A unique year’s lessons

No one would want to repeat 2020. But perhaps there are ways it will leave us better prepared for the future

December 24, 2020
John Sileo hugs his grandfather, Domenik Sileo through a plastic drop cloth hung up on a homemade clothes line during Memorial Day Weekend on May 24, 2020 in Wantagh, New York.
Source: Getty

Goodbye, 2020. This time we really do hope it is goodbye, and not “until we meet again”.

It is tempting to say that it has been an unforgettable year for all the wrong reasons, and it has. But perhaps that is too simplistic.

It has been a year of universal adversity, although the pain and tragedy have not been apportioned equally, but also one in which many may feel they have learned lessons that will enrich them professionally and personally in the years to come.

This was the thesis that prompted us to commission six academics from around the world to share their reflections on 2020, and in particular any positives they could draw from this annus horribilis.

Our assumption was that we would get a glut of love letters to epidemiologists and virologists, of pieces rightly eulogising the vaccine researchers who look set to release us from purgatory in 2021.

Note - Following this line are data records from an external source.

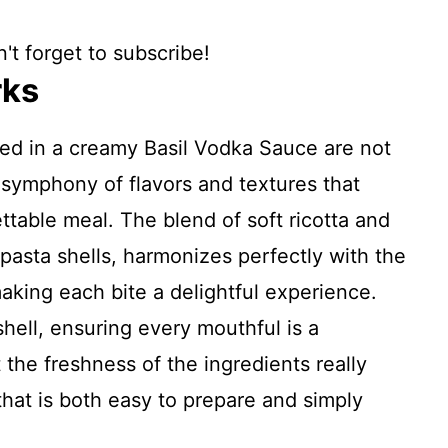
't forget to subscribe!
rks
hed in a creamy Basil Vodka Sauce are not
a symphony of flavors and textures that
table meal. The blend of soft ricotta and
pasta shells, harmonizes perfectly with the
aking each bite a delightful experience.
ell, ensuring every mouthful is a
 the freshness of the ingredients really
that is both easy to prepare and simply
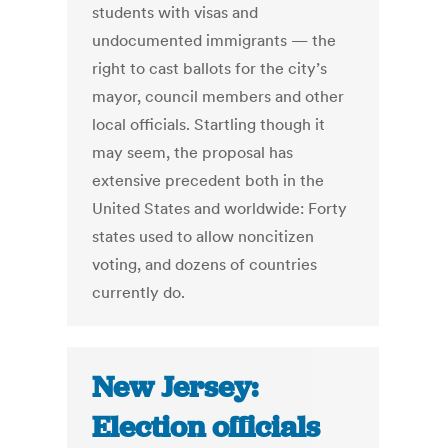
students with visas and
undocumented immigrants — the
right to cast ballots for the city’s
mayor, council members and other
local officials. Startling though it
may seem, the proposal has
extensive precedent both in the
United States and worldwide: Forty
states used to allow noncitizen
voting, and dozens of countries
currently do.
New Jersey:
Election officials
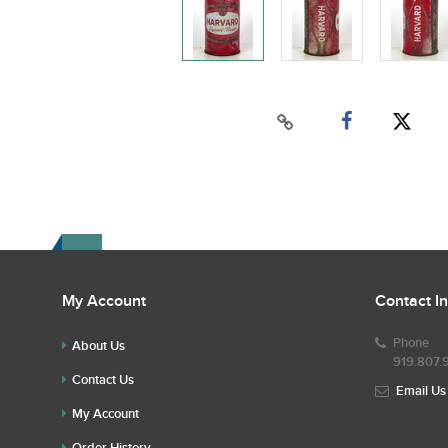
My Account
Contact I
Phone
About Us
919.807.
Contact Us
Email Us
My Account
Order History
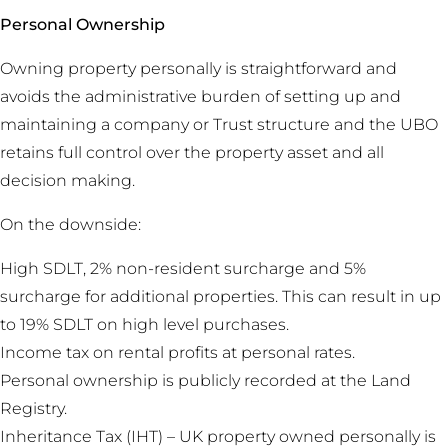
Personal Ownership
Owning property personally is straightforward and
avoids the administrative burden of setting up and
maintaining a company or Trust structure and the UBO
retains full control over the property asset and all
decision making.
On the downside:
High SDLT, 2% non-resident surcharge and 5%
surcharge for additional properties. This can result in up
to 19% SDLT on high level purchases.
Income tax on rental profits at personal rates.
Personal ownership is publicly recorded at the Land
Registry.
Inheritance Tax (IHT) – UK property owned personally is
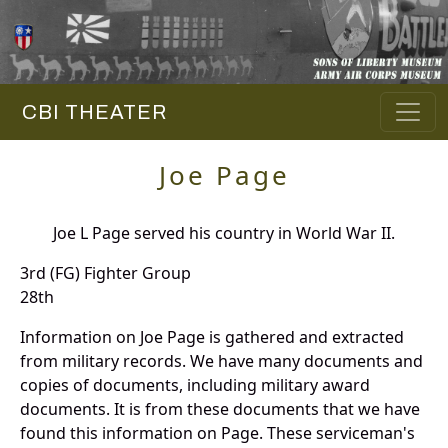
CBI THEATER
Joe Page
Joe L Page served his country in World War II.
3rd (FG) Fighter Group
28th
Information on Joe Page is gathered and extracted
from military records. We have many documents and
copies of documents, including military award
documents. It is from these documents that we have
found this information on Page. These serviceman's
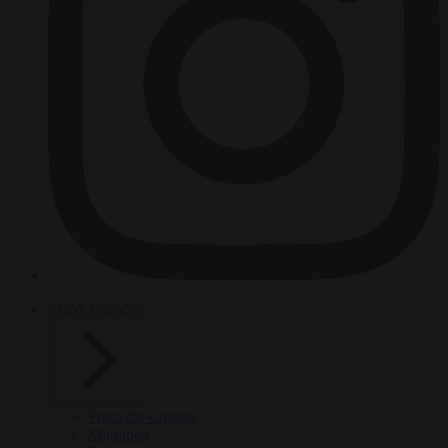
HOT TOPICS
From the capitals
Migration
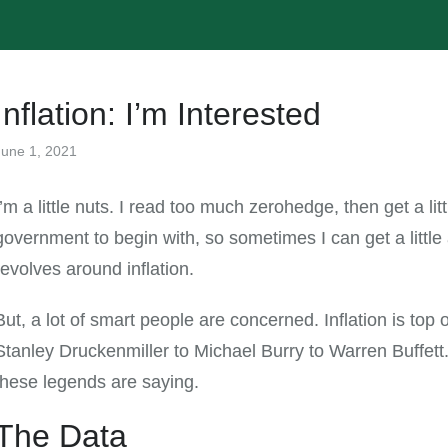
Inflation: I’m Interested
June 1, 2021
All
I’m a little nuts. I read too much zerohedge, then get a lit
government to begin with, so sometimes I can get a littl
revolves around inflation.
But, a lot of smart people are concerned. Inflation is top
Stanley Druckenmiller to Michael Burry to Warren Buffett.
these legends are saying.
The Data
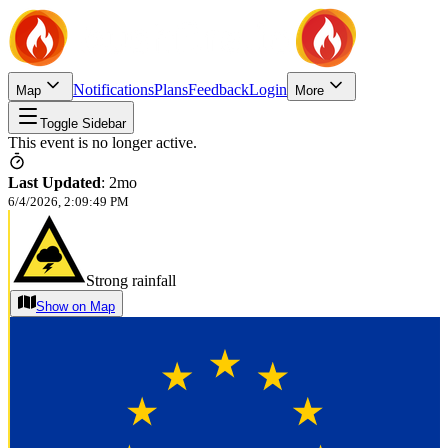
Notifications
Plans
Feedback
Login
Map
More
Toggle Sidebar
This event is no longer active.
Last Updated
:
2mo
6/4/2026, 2:09:49 PM
Strong rainfall
Show on Map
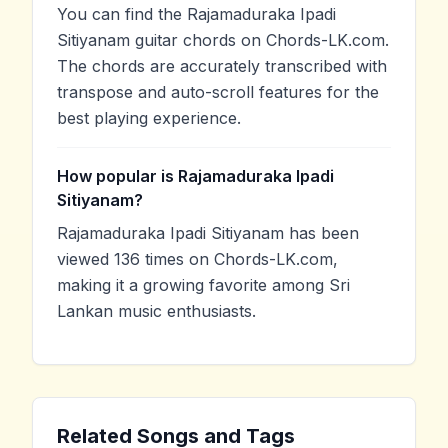
You can find the Rajamaduraka Ipadi
Sitiyanam guitar chords on Chords-LK.com.
The chords are accurately transcribed with
transpose and auto-scroll features for the
best playing experience.
How popular is Rajamaduraka Ipadi
Sitiyanam?
Rajamaduraka Ipadi Sitiyanam has been
viewed 136 times on Chords-LK.com,
making it a growing favorite among Sri
Lankan music enthusiasts.
Related Songs and Tags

But in the event, the reflections were far more personal, focusing on the human relationships that have sustained our writers through a year of crisis and turmoil at home and at work.

Having read the pieces – and please do, too, they are wonderful – I feel it’s obvious that this should be so.

This year has brought life for many of us down to essentials.

We were not travelling around the world, feeling pleased with air miles accounts or exotic additions to Instagram feeds.

We had time to reflect on what mattered – connections with colleagues, students, friends and, most important for many, family (whether they live in a series of connecting houses, as for one of our contributors, or on the other side of the world, as for another).

Professionally, there has been separation and togetherness. New ways to bond over the uses and abuses of technology (I am not sure which category to apply to the “made you smile” game that one contributor describes, texting colleagues on WhatsApp during meetings on Zoom), and new ways to share the burden of the sudden, energy-sapping jump from face to face to online everything.

There has been a renewed appreciation of the value in what we once took for granted – time with students, time in the lab, time out of our own bedrooms-turned-offices – and a sense of new opportunities, too. As one of our writers puts it: “I was glad to see my colleagues again in the autumn, and I was grateful for the resumption of those chance conversations in the print room. But the opportunity to reflect during lockdown was hugely beneficial to my development as an educator.”

The sense that this year, when the world came to a crunching halt, helped to reconnect us to the environment in which we live will also feel familiar to many. It is captured by Merlin Crossley, deputy vice-chancellor at UNSW Sydney, who describes life in his Sydney suburb seen through new eyes of lockdown: “The evening commute was replaced by tending to the family animals, domestic and wild. The kookaburras and cockatoos, noticing us more often in the kitchen, came down for food and became regulars. Even possums – both ringtail and brushtail varieties – visited. I hadn’t even noticed them before.”

While the memories may fade, “some of us who were not hit by hailstones in the coronavirus storm have enjoyed the consolations of returning to a quieter, more local and more human life”, he writes.

These reflections dwell on the positives, but the quieter life we may be experiencing at home (children notwithstanding) does not extend to the extreme professional disruption and Sisyphean workloads that 2020 has brought.

And in our news pages this week, we present a list of 10 figures from across global higher education who, in our view, exemplify the exceptional efforts and achievements that scholars have chalked up during this unique year.

It is not exhaustive, nor is it meant to be, but it captures the essence of academia’s unrivalled contribution this year. If 2021 is to be what we all hope it will be – a year of re-emergence, with a renewed sense of purpose and what is possible if the world puts evidence and expertise to the fore – then we know who to thank for that.